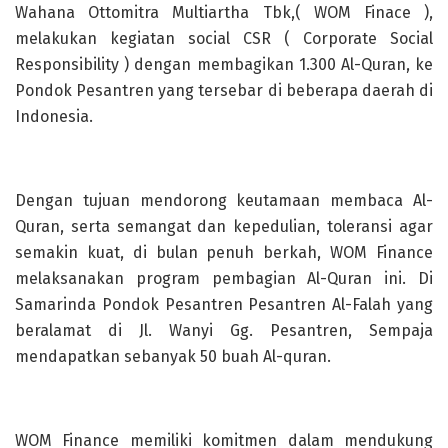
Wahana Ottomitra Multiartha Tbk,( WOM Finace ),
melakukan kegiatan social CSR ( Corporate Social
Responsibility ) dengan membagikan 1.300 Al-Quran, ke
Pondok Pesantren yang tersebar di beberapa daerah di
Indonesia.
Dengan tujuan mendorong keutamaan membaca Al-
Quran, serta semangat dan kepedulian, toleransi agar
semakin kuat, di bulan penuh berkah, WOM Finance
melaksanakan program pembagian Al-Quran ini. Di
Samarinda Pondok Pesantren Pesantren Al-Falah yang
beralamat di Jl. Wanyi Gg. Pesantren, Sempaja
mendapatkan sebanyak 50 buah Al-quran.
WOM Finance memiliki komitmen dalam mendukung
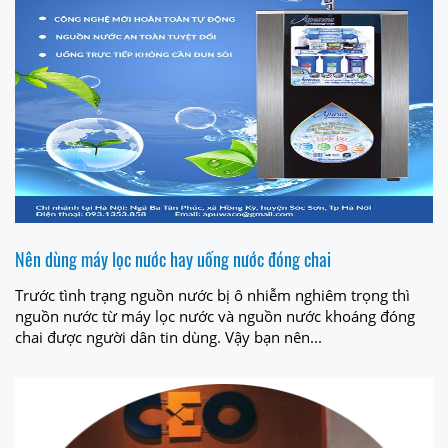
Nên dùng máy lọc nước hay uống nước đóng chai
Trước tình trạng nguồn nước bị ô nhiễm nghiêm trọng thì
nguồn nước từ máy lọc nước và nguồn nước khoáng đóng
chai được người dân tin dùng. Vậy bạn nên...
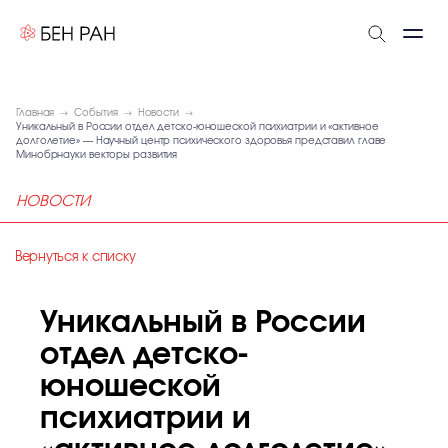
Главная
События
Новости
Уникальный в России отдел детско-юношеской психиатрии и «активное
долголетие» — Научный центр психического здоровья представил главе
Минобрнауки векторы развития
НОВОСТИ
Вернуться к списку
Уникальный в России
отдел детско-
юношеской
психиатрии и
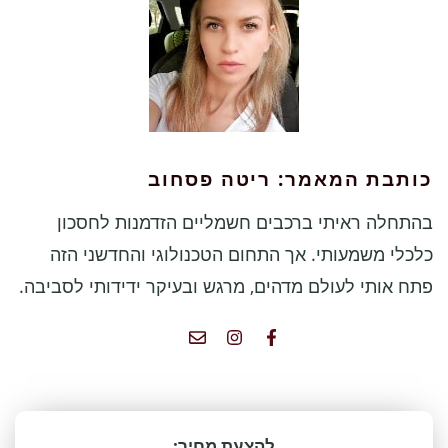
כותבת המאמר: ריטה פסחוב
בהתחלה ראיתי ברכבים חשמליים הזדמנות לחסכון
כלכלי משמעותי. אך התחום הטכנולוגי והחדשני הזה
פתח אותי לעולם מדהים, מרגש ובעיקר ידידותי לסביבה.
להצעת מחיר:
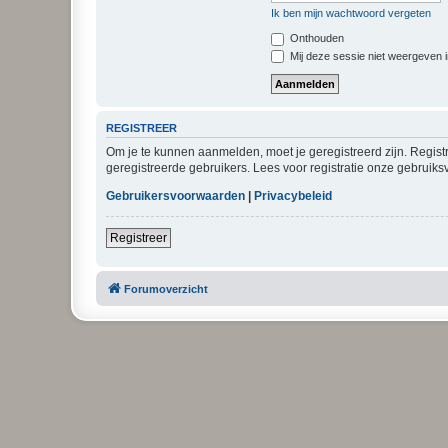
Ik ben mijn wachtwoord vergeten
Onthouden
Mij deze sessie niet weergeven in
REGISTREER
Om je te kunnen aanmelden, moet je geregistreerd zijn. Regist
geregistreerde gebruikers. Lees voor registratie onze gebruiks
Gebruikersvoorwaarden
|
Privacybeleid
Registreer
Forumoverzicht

# # #

(Exercise prompt) All lines of the material that contain the word "nguồn" should be listed.

(Written response)
Trước tình trạng nguồn nước bị ô nhiễm nghiêm trọng thì
nguồn nước từ máy lọc nước và nguồn nước khoáng đóng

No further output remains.